Après un séjour de deux mois à Ferney, Boufflers se décida enfin à s'arracher à ce lieu de délices et à regagner la Lorraine.
De part et d'autre, le chagrin fut égal; Voltaire était désolé de voir s'éloigner ce jeune compagnon auquel il s'était sincèrement attaché et dont la présence interrompait l'éternel tête-à-tête avec Mme Denis. Le chevalier était inconsolable de quitter l'homme illustre auprès duquel il eût voulu passer sa vie. Enfin on se quitta enchantés les uns des autres, en se promettant un revoir prochain et de tromper les longueurs de l'absence en s'écrivant de temps à autre.
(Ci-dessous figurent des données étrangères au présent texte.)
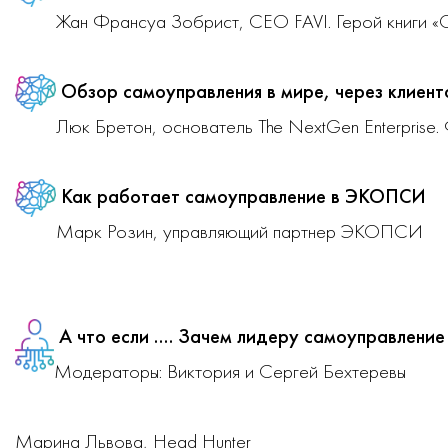
Жан Франсуа Зобрист, CEO FAVI. Герой книги «
Обзор самоуправления в мире, через клиенто
Люк Бретон, основатель The NextGen Enterprise.
Как работает самоуправление в ЭКОПСИ
Марк Розин, управляющий партнер ЭКОПСИ
А что если .... Зачем лидеру самоуправление
Модераторы: Виктория и Сергей Бехтеревы
Марина Львова, Head Hunter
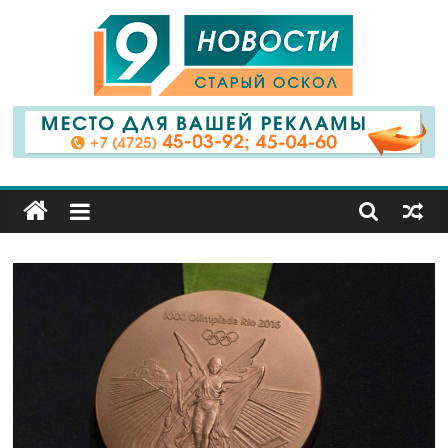
9
Канал
Старый
Оскол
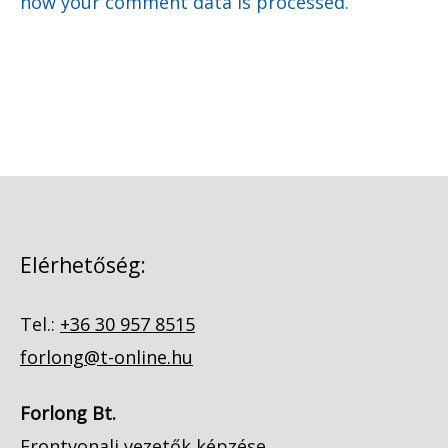
how your comment data is processed.
Elérhetőség:
Tel.:
+36 30 957 8515
forlong@t-online.hu
Forlong Bt.
Frontvonali vezetők képzése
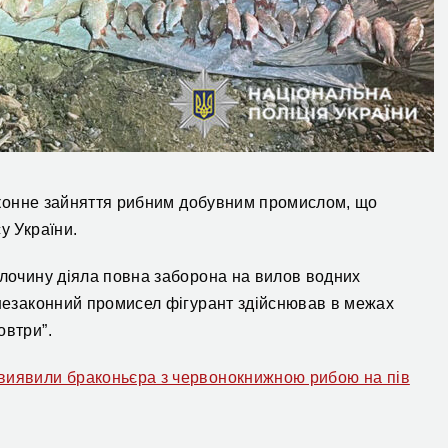
езаконне зайняття рибним добувним промислом, що
у України.
злочину діяла повна заборона на вилов водних
 незаконний промисел фігурант здійснював в межах
овтри”.
виявили браконьєра з червонокнижною рибою на пів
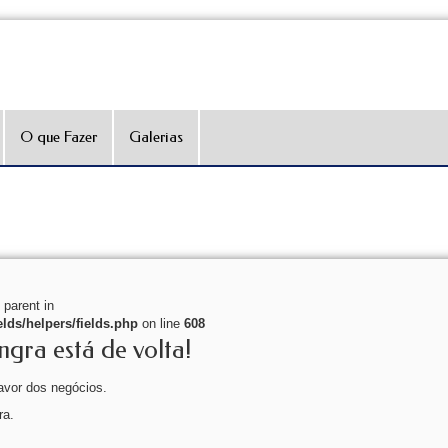
O que Fazer
Galerias
 parent in
lds/helpers/fields.php
on line
608
gra está de volta!
favor dos negócios.
ra.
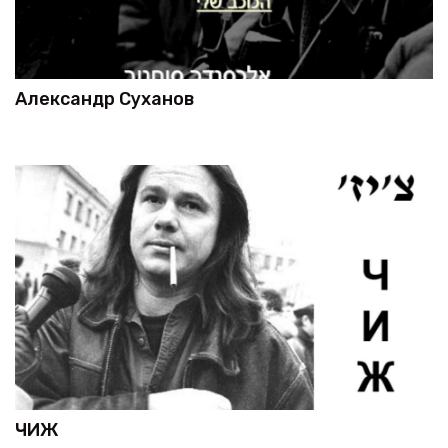
Александр Суханов
ЧИЖ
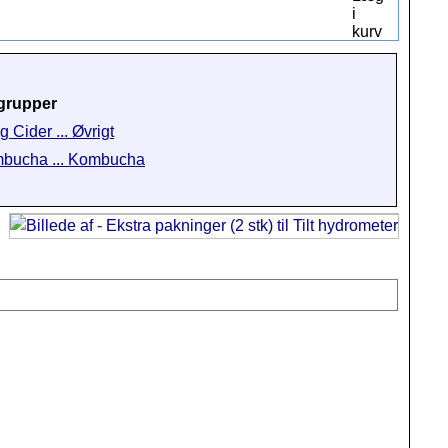
grupper
g Cider ... Øvrigt
bucha ... Kombucha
En arrivant à Lunéville, Boufflers fut fort étonné d'apprendre que les lettres écrites au jour le jour pendant son voyage avaient été fort appréciées à la Cour de Stanislas, qu'on les avait même jugées dignes d'être envoyées à Paris, où elles n'avaient pas eu moins de succès, et que de l'avis de tous on les regardait comme des chefs-d'œuvre du style épistolaire.